生活全般に影響することを踏まえて指導していきたいです。

POINT

喉頭摘出と気管孔造設により呼吸路は気管孔から直接肺へと変わり、鼻腔を通らないため嗅覚が低下します。気道と食道が分離されることで誤嚥は起こらず、聴覚や咀嚼にも直接影響しません。発声機能の喪失に対する代用音声訓練、気管孔周囲のセルフケア、嗅覚低下による食欲低下やガス漏れ察知困難など安全面の支援が重要です。

解答・解説

正解は 2 です

問題文:喉頭摘出および気管孔造設術を受けた患者にみられるのはどれか。

解説:正解は2です。気管孔からの呼吸となり鼻腔に空気が流れなくなるため、嗅細胞へ匂い分子が届かず嗅覚が低下します。

選択肢考察

  1. × 1.  難聴

    聴覚器官は手術操作の対象外であり、喉頭摘出術や気管孔造設術によって直接的な聴力低下は生じません。

  2. 2.  嗅覚低下

    気管孔呼吸になると吸気が鼻腔を通過しなくなり、匂い分子が嗅上皮に到達しません。その結果、嗅覚が著しく低下し、味覚にも影響が及ぶことがあります。

  3. × 3.  咀嚼困難

    咀嚼は顎関節や口腔・舌・歯の機能で行われるため、喉頭を摘出しても直接の影響はありません。ただし嚥下機能には影響し得るため区別が必要です。

  4. × 4.  誤嚥

    喉頭摘出により気道と食道は完全に分離され、食物が気管に入る経路が物理的に遮断されるため、原理的に誤嚥は起こりません。

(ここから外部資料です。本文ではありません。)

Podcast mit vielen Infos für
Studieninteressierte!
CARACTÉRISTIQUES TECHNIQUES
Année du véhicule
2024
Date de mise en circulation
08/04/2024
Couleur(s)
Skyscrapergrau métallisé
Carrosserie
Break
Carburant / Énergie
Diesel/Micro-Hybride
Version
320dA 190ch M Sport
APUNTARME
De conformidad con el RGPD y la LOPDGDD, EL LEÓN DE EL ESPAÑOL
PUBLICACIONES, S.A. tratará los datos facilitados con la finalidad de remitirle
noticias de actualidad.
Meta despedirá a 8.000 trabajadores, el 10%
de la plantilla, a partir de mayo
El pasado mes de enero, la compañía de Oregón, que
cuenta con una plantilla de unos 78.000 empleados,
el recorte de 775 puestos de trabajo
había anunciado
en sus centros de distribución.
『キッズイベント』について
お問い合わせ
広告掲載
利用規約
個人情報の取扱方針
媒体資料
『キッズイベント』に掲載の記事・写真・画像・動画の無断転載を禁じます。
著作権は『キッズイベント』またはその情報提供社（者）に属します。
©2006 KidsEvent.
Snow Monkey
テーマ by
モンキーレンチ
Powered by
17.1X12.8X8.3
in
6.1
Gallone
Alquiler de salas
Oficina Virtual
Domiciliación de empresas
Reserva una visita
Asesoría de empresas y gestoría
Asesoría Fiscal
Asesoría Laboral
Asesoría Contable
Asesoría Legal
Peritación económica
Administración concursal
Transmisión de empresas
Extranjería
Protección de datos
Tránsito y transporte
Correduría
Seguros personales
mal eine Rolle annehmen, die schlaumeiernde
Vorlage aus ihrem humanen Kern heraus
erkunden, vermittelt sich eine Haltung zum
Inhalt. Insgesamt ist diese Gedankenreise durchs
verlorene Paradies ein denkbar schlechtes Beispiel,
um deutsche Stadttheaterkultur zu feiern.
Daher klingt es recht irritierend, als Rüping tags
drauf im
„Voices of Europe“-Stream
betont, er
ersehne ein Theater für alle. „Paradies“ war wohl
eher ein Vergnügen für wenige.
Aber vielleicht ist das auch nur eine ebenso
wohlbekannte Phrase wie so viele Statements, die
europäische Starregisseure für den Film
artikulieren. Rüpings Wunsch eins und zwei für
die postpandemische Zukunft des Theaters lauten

喉頭摘出後は声帯を失うため発声もできなくなり、電気式人工喉頭・食道発声・シャント発声などの代用音声訓練が必要になります。加湿や気管孔周囲の清潔保持、入浴や洗髪時の水の流入防止(プロテクター使用)などのセルフケアも指導項目です。嗅覚に関しては「Polite Yawning法」と呼ばれる口蓋を用いた再学習法もあります。

喉頭摘出後の解剖生理の変化と、それに伴う感覚・機能障害の関連を理解しているかを問う問題です。